Body Heat Converted Into Electricity Powers Health Sensors

There has been an increasing number of wearable technologies that have health sensors as medical tools to track a person’s well-being. Many of these devices need to be charged or are battery-powered. 

A handful of researchers want to take batteries out of the equation and instead, use waste body heat and convert that into useful electricity to power sensors. 

“The average person is something like an 80-watt light bulb,” said Jamie Grunlan, Texas A&M University’s Linda & Ralph Schmidt ’68 Professor in Mechanical Engineering.

Grunlan and his team of researchers are working on using the waste heat the body gives off and converting that into useful electricity. The idea is to create printable, paintable thermoelectric technology that looks like ink and can coat a wearable fabric, similar to dyeing colors onto cloth. Once a person wears the fabric, devices such as health sensors can be powered.

“Our coating coats every fiber within that textile, and so what’s drawing it is simply that textile needs to just be touching the heat source or be close enough to the heat source to be feeling the heat source,” Grunlan said. 

Military and sporting goods companies have applications for this type of technology because there is not a large battery pack worn on the body that could be a cause of injury if the person would fall.

“They would love to power health sensors off of body heat and then wirelessly transmit that data to wherever,” Grunlan explained. “You’d like to know if somebody had a concussion or was dehydrated or something like that while it’s happening in real time.”

As a person generates heat, the temperature outside is colder than what’s against the body. The temperature differential generates a voltage. 

The goal is to design technology that can get one volt or up to 10 percent efficiency and beyond. So, for example, a researcher would try to get eight watts from a person who is generating 80 watts.

The ingredients in this thermoelectric recipe include carbon nanotubes, polymers and a carbon material called graphene, which is a nanoparticle. 

Researchers are trying to perfect the recipe of this ink-like material. 

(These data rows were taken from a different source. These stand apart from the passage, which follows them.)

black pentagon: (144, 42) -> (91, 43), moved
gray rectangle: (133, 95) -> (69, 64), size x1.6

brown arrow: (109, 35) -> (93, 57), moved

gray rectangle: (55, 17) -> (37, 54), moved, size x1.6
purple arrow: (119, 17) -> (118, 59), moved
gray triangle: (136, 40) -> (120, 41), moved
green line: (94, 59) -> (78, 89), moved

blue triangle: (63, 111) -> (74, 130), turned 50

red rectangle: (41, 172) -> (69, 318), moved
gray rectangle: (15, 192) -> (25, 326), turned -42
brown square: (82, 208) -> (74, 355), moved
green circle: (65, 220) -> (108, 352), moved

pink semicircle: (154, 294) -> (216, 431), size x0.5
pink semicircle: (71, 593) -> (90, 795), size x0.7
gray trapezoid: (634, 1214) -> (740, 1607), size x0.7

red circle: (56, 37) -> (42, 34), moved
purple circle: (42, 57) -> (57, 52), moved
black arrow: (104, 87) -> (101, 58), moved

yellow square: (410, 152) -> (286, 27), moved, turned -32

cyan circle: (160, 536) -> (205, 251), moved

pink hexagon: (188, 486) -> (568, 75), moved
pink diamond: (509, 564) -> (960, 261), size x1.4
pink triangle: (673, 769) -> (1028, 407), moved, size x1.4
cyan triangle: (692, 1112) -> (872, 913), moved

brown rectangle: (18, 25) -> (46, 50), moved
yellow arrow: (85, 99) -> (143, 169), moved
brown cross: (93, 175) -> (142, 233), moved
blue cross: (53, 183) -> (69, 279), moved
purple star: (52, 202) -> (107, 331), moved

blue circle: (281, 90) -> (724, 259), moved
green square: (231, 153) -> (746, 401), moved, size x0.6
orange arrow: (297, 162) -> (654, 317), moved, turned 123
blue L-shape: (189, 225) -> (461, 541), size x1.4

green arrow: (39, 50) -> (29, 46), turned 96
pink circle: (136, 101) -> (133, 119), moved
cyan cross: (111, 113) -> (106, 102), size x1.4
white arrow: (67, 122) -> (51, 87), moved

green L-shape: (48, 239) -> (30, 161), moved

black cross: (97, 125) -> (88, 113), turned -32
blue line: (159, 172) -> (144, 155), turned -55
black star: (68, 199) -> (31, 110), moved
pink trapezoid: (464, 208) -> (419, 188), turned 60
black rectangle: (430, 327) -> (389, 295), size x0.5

“The one voltage is realistic, but how much material do we need to get that one voltage because we need as little as possible?” said Carolyn Long, a Ph.D. graduate student at Texas A&M. 

“So, different polymers, different amounts of the multi-walled or double-walled nanotubes, adding the graphene, which order it needs to go in exactly to create the best pathway for the electrons for the thermoelectric material,” said Long of the various experiments she and her lab mates have conducted.

The aim is to create a product that can be mass produced. 

“It will happen. It’s not will it happen. It’s when. Is it a year, or is it five years?” Grunlan said.

That will depend on how much funding and manpower is available to make this technology a reality.